Vu la requête de Monsieur [C] [F] en contestation de la régularité de la décision de placement en rétention administrative en date du 15 Novembre 2024 réceptionnée par le greffe du juge des libertés et de la détention le 15 Novembre 2024 à 16h29 ;
Par requête du 15 Novembre 2024 reçue au greffe à 11h17, Monsieur le Préfet invoquant devoir maintenir l’intéressé au-delà de quatre jours, demande l’autorisation de prolonger ce délai pour une durée de VINGT-SIX jours maximum.
En application des articles L.743-9 et L. 743-24 du Code de l’Entrée et du Séjour des Etrangers et du Droit d’Asile il a été rappelé à l’intéressé, assisté de Me Séverine WADOUX, avocat au Barreau de BOULOGNE-SUR-MER et commis d’office, les droits qui lui sont reconnus pendant la rétention et a été informé des possibilités et des délais de recours contre toutes les décisions le concernant ; qu’il a été entendu en ses observations.
L’intéressé déclare : Je souhaite être assisté d’un avocat.
Je n’ai rien à dire.
Me Séverine WADOUX entendu en ses observations ;
Je n’ai pas d’observations particulières. Je ne soutiens pas le recours.
MOTIFS
L’intéressé ne présente pas de garanties suffisantes pour la mise à exécution de la mesure de reconduite à la frontière, des mesures de surveillance sont nécessaires.
Eu égard aux nécessités invoquées par M. PREFET DE L’AISNE, il convient de rejeter le recours en annulation formé par l’intéressé et d’accorder la prolongation demandée.
PAR CES MOTIFS
PRONONÇONS la jonction avec l’affaire n°24/5171
REJETONS le recours en annulation de Monsieur [C] [F]
AUTORISONS l’autorité administrative à retenir : Monsieur [C] [F] dans les locaux ne relevant pas de l’Administration pénitentiaire pour une prolongation de rétention administrative d’une durée maximale de VINGT-SIX JOURS soit jusqu’au 12 décembre 2024.

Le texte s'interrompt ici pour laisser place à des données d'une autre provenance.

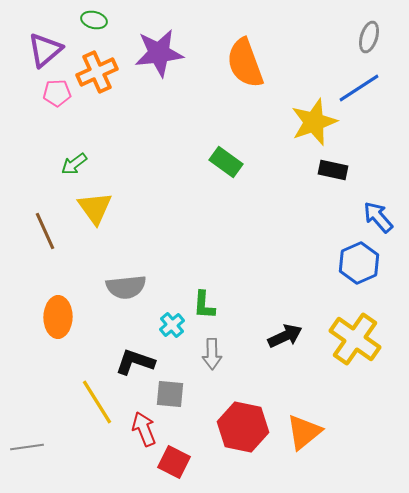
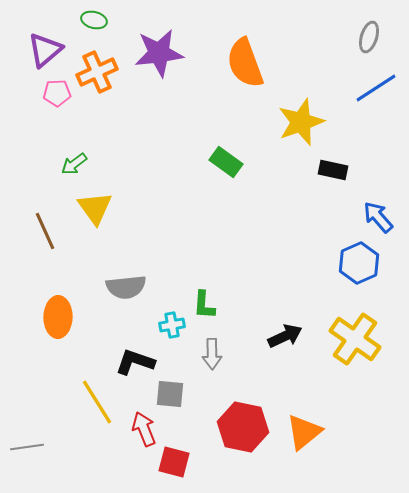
blue line: moved 17 px right
yellow star: moved 13 px left
cyan cross: rotated 30 degrees clockwise
red square: rotated 12 degrees counterclockwise
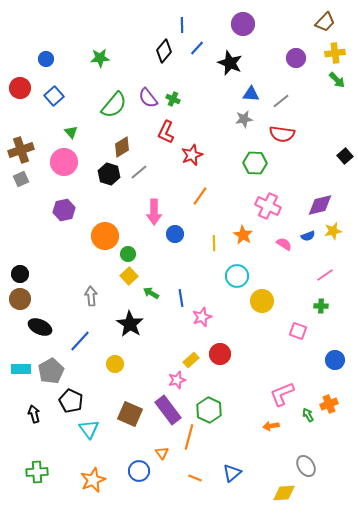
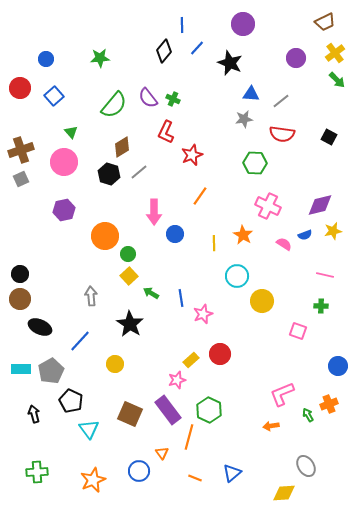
brown trapezoid at (325, 22): rotated 20 degrees clockwise
yellow cross at (335, 53): rotated 30 degrees counterclockwise
black square at (345, 156): moved 16 px left, 19 px up; rotated 21 degrees counterclockwise
blue semicircle at (308, 236): moved 3 px left, 1 px up
pink line at (325, 275): rotated 48 degrees clockwise
pink star at (202, 317): moved 1 px right, 3 px up
blue circle at (335, 360): moved 3 px right, 6 px down
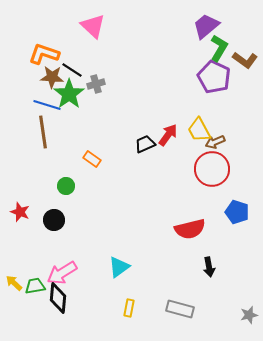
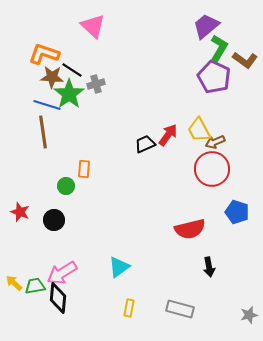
orange rectangle: moved 8 px left, 10 px down; rotated 60 degrees clockwise
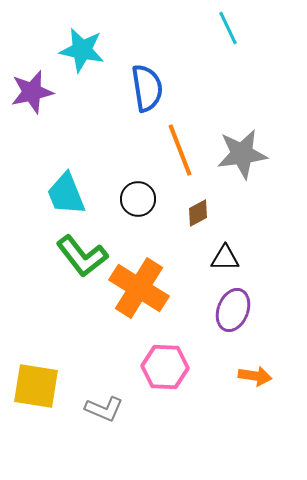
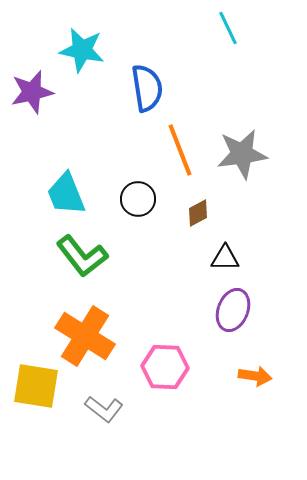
orange cross: moved 54 px left, 48 px down
gray L-shape: rotated 15 degrees clockwise
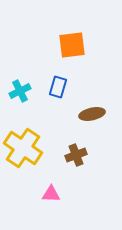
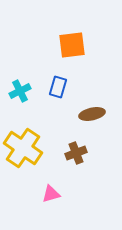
brown cross: moved 2 px up
pink triangle: rotated 18 degrees counterclockwise
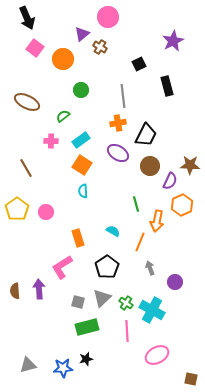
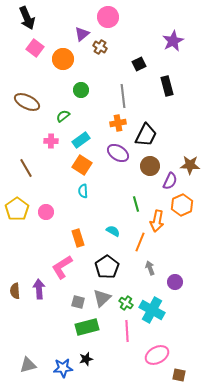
brown square at (191, 379): moved 12 px left, 4 px up
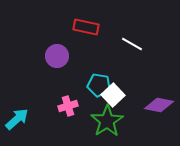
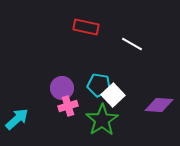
purple circle: moved 5 px right, 32 px down
purple diamond: rotated 8 degrees counterclockwise
green star: moved 5 px left, 1 px up
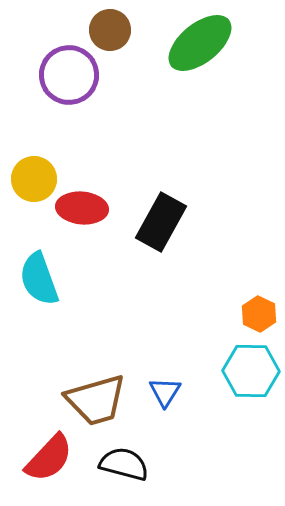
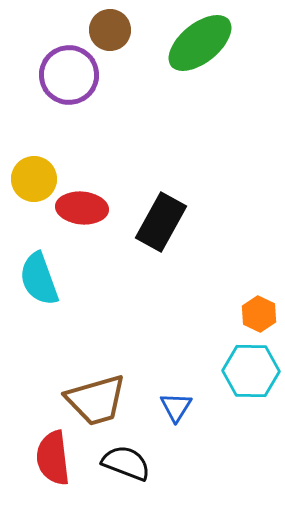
blue triangle: moved 11 px right, 15 px down
red semicircle: moved 4 px right; rotated 130 degrees clockwise
black semicircle: moved 2 px right, 1 px up; rotated 6 degrees clockwise
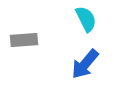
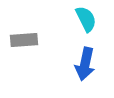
blue arrow: rotated 28 degrees counterclockwise
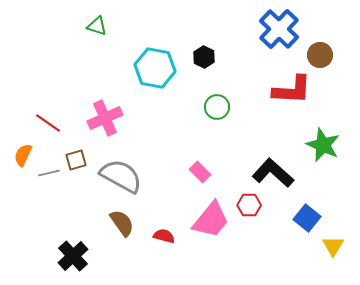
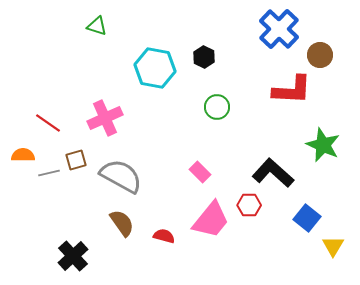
orange semicircle: rotated 65 degrees clockwise
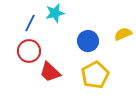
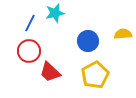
yellow semicircle: rotated 18 degrees clockwise
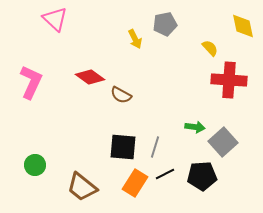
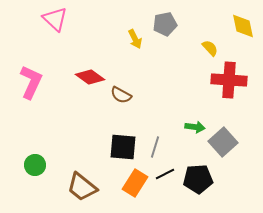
black pentagon: moved 4 px left, 3 px down
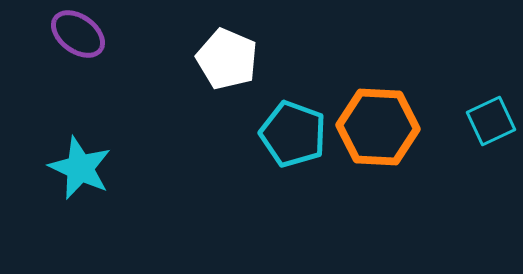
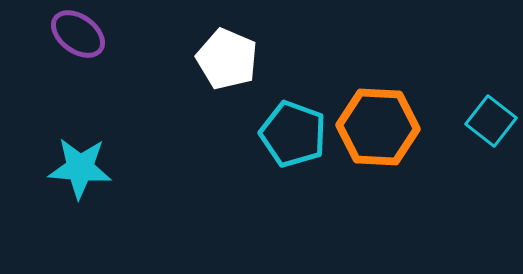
cyan square: rotated 27 degrees counterclockwise
cyan star: rotated 20 degrees counterclockwise
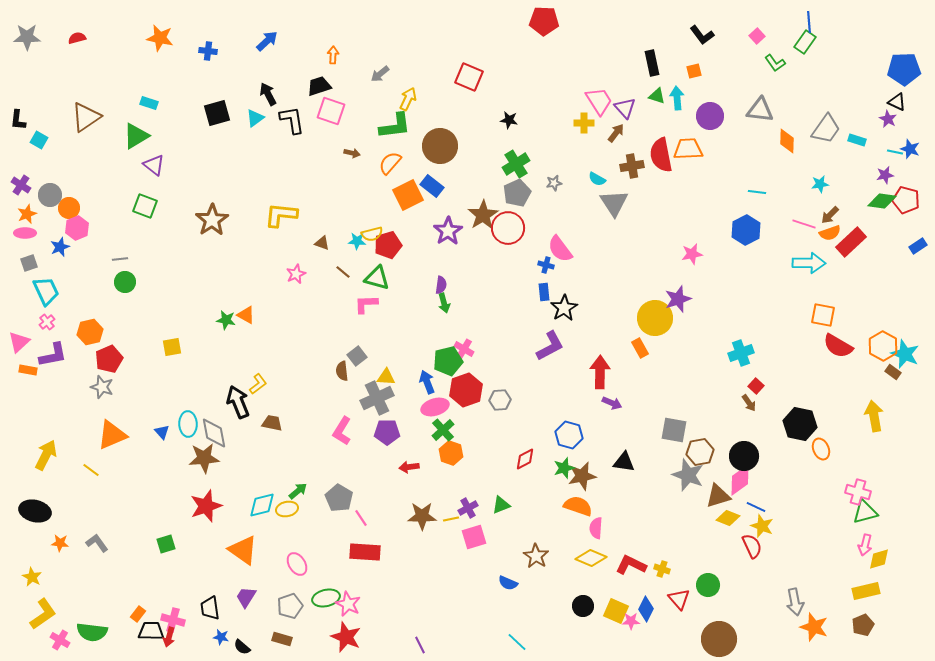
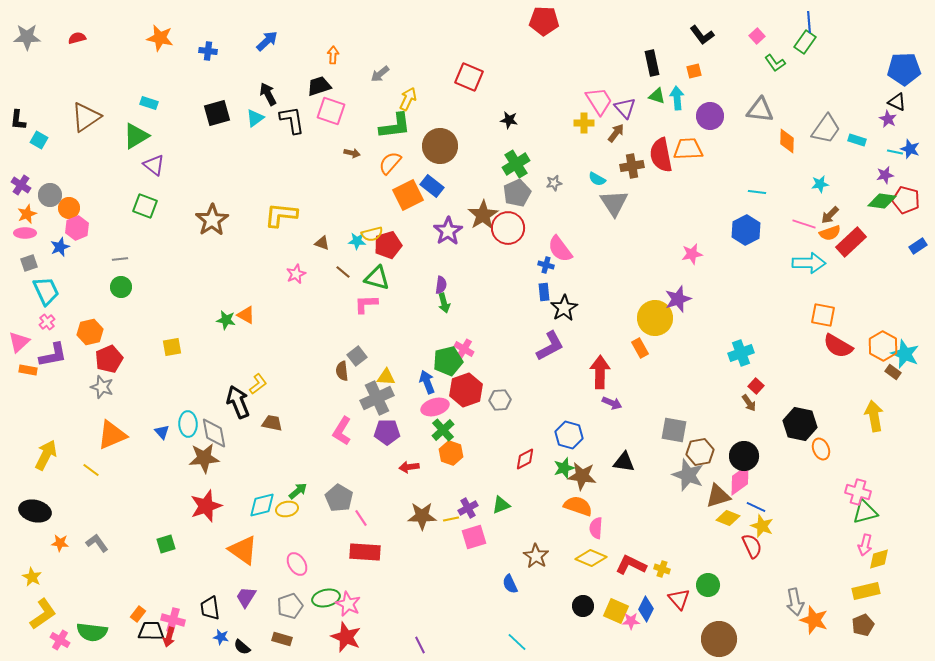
green circle at (125, 282): moved 4 px left, 5 px down
brown star at (582, 476): rotated 20 degrees clockwise
blue semicircle at (508, 583): moved 2 px right, 1 px down; rotated 42 degrees clockwise
orange star at (814, 627): moved 7 px up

NOTIFIONS sur le champ la présente ordonnance par mail au CRA pour remise à l’intéressé qui, en émargeant ci-après, atteste avoir reçu copie et avisons l’intéressé de la possibilité de faire appel, devant le Premier Président de la Cour d’Appel ou son délégué, de la présente ordonnance dans les vingt quatre heures de son prononcé ; l’informons que la déclaration d’appel doit être motivée et peut être transmise par tout moyen (notamment par mail via la boîte structurelle : [Courriel 2] ) au greffe de la Cour d’Appel de DOUAI ; lui indiquons que seul l’appel formé par le ministère public peut être déclaré suspensif par le Premier Président de la Cour d’Appel ou son délégué.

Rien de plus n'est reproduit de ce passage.